First of all we need to deduce the equation of f, to yield a lambda. e.g.
(typecheck f [lamda [ArgType(x) ...] ResType]) o
(typecheck x [arg ArgType(x)]                ) o ... o
(add-equation [= [res ResType] T])

so
1. define the functional signatur.
2. find the equations typececked to [arg X], arg is a directive to the solver
   to tell it that we are equating a function argument why? well the equality
   needs to be treated differnetly in order to be correct.
3. the same reason for the addition of the last equation. we need to inform 
the
   solver that ResType is of a result type.

Example:
(apply (lambda (x y) x) (1 2)) :
((= (lambda (x y) Tlam6954 ((= x Tlam6954)))   ;; a lambda type abstraction 
    (lambda (Targ6951 Targ6952) Tres6953))     ;; a lambda type
 (= integer (arg Targ6951))
 (= integer (arg Targ6952))
 (= (res Tres6953) Texp))


Can you see how res and arg differ
(= T (arg (or A B C)))   ; argument can be A or B or C
(= T (res (or A B C)))   ; function produces A or B or C

**************** Item V *************
[if P X Y] : T

(integer?
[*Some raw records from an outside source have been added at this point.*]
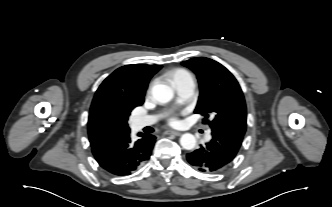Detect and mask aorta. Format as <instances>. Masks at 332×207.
<instances>
[{"label": "aorta", "instance_id": "aorta-1", "mask_svg": "<svg viewBox=\"0 0 332 207\" xmlns=\"http://www.w3.org/2000/svg\"><path fill=\"white\" fill-rule=\"evenodd\" d=\"M153 98L160 103H167L174 96L173 89L165 84H157L152 87ZM181 146L186 150H192L196 146V138L190 133H185L180 138Z\"/></svg>", "mask_w": 332, "mask_h": 207}]
</instances>
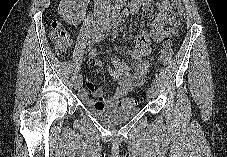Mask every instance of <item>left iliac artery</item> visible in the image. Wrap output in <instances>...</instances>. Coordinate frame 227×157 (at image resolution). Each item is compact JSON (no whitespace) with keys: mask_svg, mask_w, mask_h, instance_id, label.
Returning <instances> with one entry per match:
<instances>
[{"mask_svg":"<svg viewBox=\"0 0 227 157\" xmlns=\"http://www.w3.org/2000/svg\"><path fill=\"white\" fill-rule=\"evenodd\" d=\"M151 86H153V87H155V86H156L155 81H152Z\"/></svg>","mask_w":227,"mask_h":157,"instance_id":"obj_1","label":"left iliac artery"}]
</instances>
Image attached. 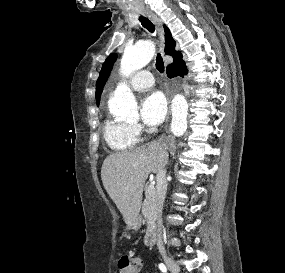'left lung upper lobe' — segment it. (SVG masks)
Instances as JSON below:
<instances>
[{
  "mask_svg": "<svg viewBox=\"0 0 285 273\" xmlns=\"http://www.w3.org/2000/svg\"><path fill=\"white\" fill-rule=\"evenodd\" d=\"M116 61V54L110 55L104 62L102 69L100 71V76L96 82V101L99 104L100 96L103 90V87L109 77V74L112 70V66Z\"/></svg>",
  "mask_w": 285,
  "mask_h": 273,
  "instance_id": "obj_1",
  "label": "left lung upper lobe"
}]
</instances>
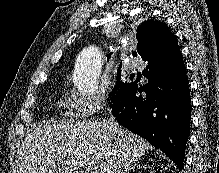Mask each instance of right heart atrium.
Here are the masks:
<instances>
[{
	"mask_svg": "<svg viewBox=\"0 0 219 173\" xmlns=\"http://www.w3.org/2000/svg\"><path fill=\"white\" fill-rule=\"evenodd\" d=\"M106 101L107 93L104 89L95 94H85L71 89L68 98L69 112L80 119H87L102 110Z\"/></svg>",
	"mask_w": 219,
	"mask_h": 173,
	"instance_id": "d8ad5b80",
	"label": "right heart atrium"
}]
</instances>
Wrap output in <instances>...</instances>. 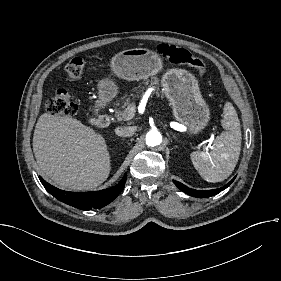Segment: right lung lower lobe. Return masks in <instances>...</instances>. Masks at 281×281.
Wrapping results in <instances>:
<instances>
[{
    "label": "right lung lower lobe",
    "mask_w": 281,
    "mask_h": 281,
    "mask_svg": "<svg viewBox=\"0 0 281 281\" xmlns=\"http://www.w3.org/2000/svg\"><path fill=\"white\" fill-rule=\"evenodd\" d=\"M127 174L115 186L92 192H68L53 187L39 177L45 189L58 200L81 210L100 208L112 202L123 190Z\"/></svg>",
    "instance_id": "right-lung-lower-lobe-1"
}]
</instances>
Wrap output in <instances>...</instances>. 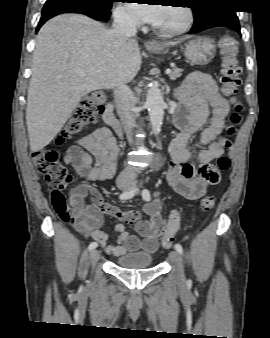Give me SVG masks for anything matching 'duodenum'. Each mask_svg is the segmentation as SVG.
Instances as JSON below:
<instances>
[{
    "mask_svg": "<svg viewBox=\"0 0 270 338\" xmlns=\"http://www.w3.org/2000/svg\"><path fill=\"white\" fill-rule=\"evenodd\" d=\"M103 120L110 125L115 132L121 136L122 132L120 129V123L115 114V107L112 104H107L102 112Z\"/></svg>",
    "mask_w": 270,
    "mask_h": 338,
    "instance_id": "obj_1",
    "label": "duodenum"
}]
</instances>
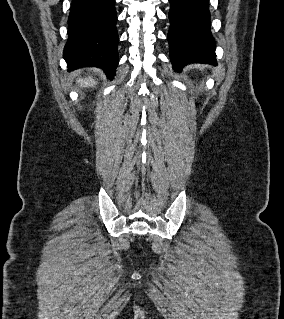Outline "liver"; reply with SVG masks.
I'll return each mask as SVG.
<instances>
[{
    "label": "liver",
    "mask_w": 284,
    "mask_h": 319,
    "mask_svg": "<svg viewBox=\"0 0 284 319\" xmlns=\"http://www.w3.org/2000/svg\"><path fill=\"white\" fill-rule=\"evenodd\" d=\"M77 82L81 87H93L97 84V82L92 77H86L85 79H78Z\"/></svg>",
    "instance_id": "liver-1"
}]
</instances>
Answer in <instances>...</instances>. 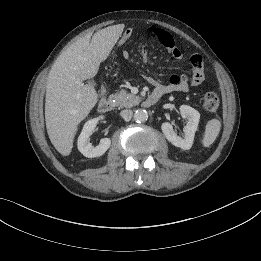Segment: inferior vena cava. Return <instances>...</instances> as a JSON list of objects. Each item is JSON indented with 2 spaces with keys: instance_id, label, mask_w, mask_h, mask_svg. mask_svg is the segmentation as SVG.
<instances>
[{
  "instance_id": "inferior-vena-cava-1",
  "label": "inferior vena cava",
  "mask_w": 261,
  "mask_h": 261,
  "mask_svg": "<svg viewBox=\"0 0 261 261\" xmlns=\"http://www.w3.org/2000/svg\"><path fill=\"white\" fill-rule=\"evenodd\" d=\"M120 115H121V117H122L125 121H130L131 118H132L133 112H132V110H130V109H125V110H122V111L120 112Z\"/></svg>"
}]
</instances>
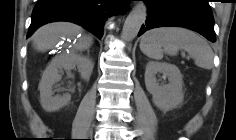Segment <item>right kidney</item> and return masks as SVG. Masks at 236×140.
<instances>
[{
	"instance_id": "ca27d5eb",
	"label": "right kidney",
	"mask_w": 236,
	"mask_h": 140,
	"mask_svg": "<svg viewBox=\"0 0 236 140\" xmlns=\"http://www.w3.org/2000/svg\"><path fill=\"white\" fill-rule=\"evenodd\" d=\"M76 66L79 68L81 78L84 80H89L94 64L88 57L78 54H63L56 56L50 62L44 71L39 84L40 103L45 111H57L68 104L71 99V95L65 93L63 95L53 96V87L61 80L60 73L63 70L70 71Z\"/></svg>"
}]
</instances>
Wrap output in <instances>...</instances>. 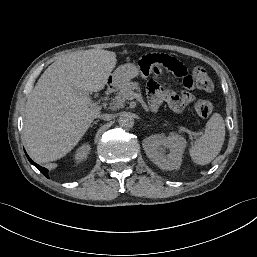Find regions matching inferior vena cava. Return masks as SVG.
I'll use <instances>...</instances> for the list:
<instances>
[{
    "instance_id": "1",
    "label": "inferior vena cava",
    "mask_w": 257,
    "mask_h": 257,
    "mask_svg": "<svg viewBox=\"0 0 257 257\" xmlns=\"http://www.w3.org/2000/svg\"><path fill=\"white\" fill-rule=\"evenodd\" d=\"M96 118H100V119H103L105 121H109L113 118V116H112V114L105 113V114H97Z\"/></svg>"
}]
</instances>
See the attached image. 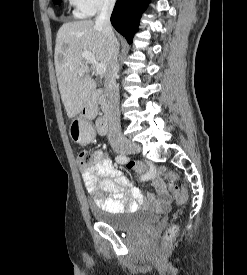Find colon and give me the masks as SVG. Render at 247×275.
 I'll list each match as a JSON object with an SVG mask.
<instances>
[{
  "label": "colon",
  "mask_w": 247,
  "mask_h": 275,
  "mask_svg": "<svg viewBox=\"0 0 247 275\" xmlns=\"http://www.w3.org/2000/svg\"><path fill=\"white\" fill-rule=\"evenodd\" d=\"M92 156L87 151L80 152L78 156V163L82 167L88 166L92 163ZM137 163L129 162L128 168L132 169L136 166ZM178 175L174 172H167L163 175V180L168 183L167 187L171 194L176 198L179 204H183L187 199V190L185 187H179L174 184L175 181L178 180ZM178 232L177 225L170 226L164 234V244H168L172 239L176 236Z\"/></svg>",
  "instance_id": "obj_1"
}]
</instances>
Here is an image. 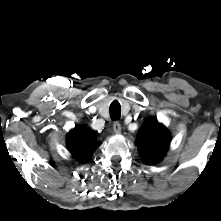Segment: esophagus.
<instances>
[{"label":"esophagus","mask_w":221,"mask_h":221,"mask_svg":"<svg viewBox=\"0 0 221 221\" xmlns=\"http://www.w3.org/2000/svg\"><path fill=\"white\" fill-rule=\"evenodd\" d=\"M113 130L116 134H120L121 133V125L119 122H114L113 123Z\"/></svg>","instance_id":"1"}]
</instances>
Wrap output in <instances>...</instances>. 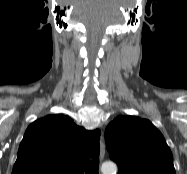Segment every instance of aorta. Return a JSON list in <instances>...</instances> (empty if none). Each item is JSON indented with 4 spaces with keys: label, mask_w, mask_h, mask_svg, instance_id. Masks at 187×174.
I'll use <instances>...</instances> for the list:
<instances>
[{
    "label": "aorta",
    "mask_w": 187,
    "mask_h": 174,
    "mask_svg": "<svg viewBox=\"0 0 187 174\" xmlns=\"http://www.w3.org/2000/svg\"><path fill=\"white\" fill-rule=\"evenodd\" d=\"M102 174H116L117 166L112 162H105L101 167Z\"/></svg>",
    "instance_id": "aorta-1"
}]
</instances>
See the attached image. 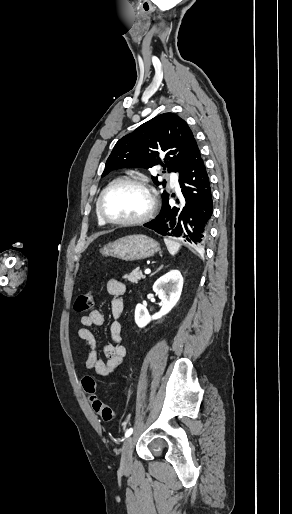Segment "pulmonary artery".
Masks as SVG:
<instances>
[{
  "label": "pulmonary artery",
  "instance_id": "e3ab8cb5",
  "mask_svg": "<svg viewBox=\"0 0 292 514\" xmlns=\"http://www.w3.org/2000/svg\"><path fill=\"white\" fill-rule=\"evenodd\" d=\"M170 180H171V184H172L174 187H176V186H177V184H178L177 176H176V175H174V174H173V175H171Z\"/></svg>",
  "mask_w": 292,
  "mask_h": 514
}]
</instances>
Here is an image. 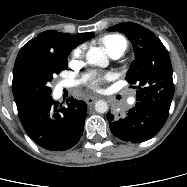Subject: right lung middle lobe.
Instances as JSON below:
<instances>
[{"instance_id":"right-lung-middle-lobe-1","label":"right lung middle lobe","mask_w":187,"mask_h":187,"mask_svg":"<svg viewBox=\"0 0 187 187\" xmlns=\"http://www.w3.org/2000/svg\"><path fill=\"white\" fill-rule=\"evenodd\" d=\"M68 67L67 55L23 52L17 55L12 90L16 104H25L51 94L53 76Z\"/></svg>"}]
</instances>
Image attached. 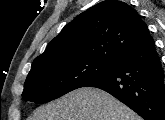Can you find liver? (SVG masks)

X) makes a promise that if true then X is an integer and
is a string. Consider (= (res A) (arg integer)) if the result of a function
is anything it follows that it can't unify with an argument that has to 
take an inte integer as in the case
(+ (g X) 1) and g is not typehcecked and we cannot ussume anything
about it hence the typecheck should fail. On the other hand
(if (integer? (g X)) (+ (g X) 1) #f) should be able to typecheck
against (or integer boolean) and here we would have an equality of the
type (= (validated integer) (res A)) and then A=integer in the rest of the
equations in the or.

Example:
(let x 1 (if (integer? x) "a" 2))
=================================
(= integer x)
 (or ((=  x (validated integer)) (= string Texp))
     ((=  x (validated (not integer)))
      (=  integer Texp))))



So maybe it's an unessesary step but at least I appriciate this little 
transformation to get an understanding the subject. I'll will now work
a little with solving the equations. 

And yes, all tree-il is not included, but I fix the complexity at this level
and move over to solving the equations.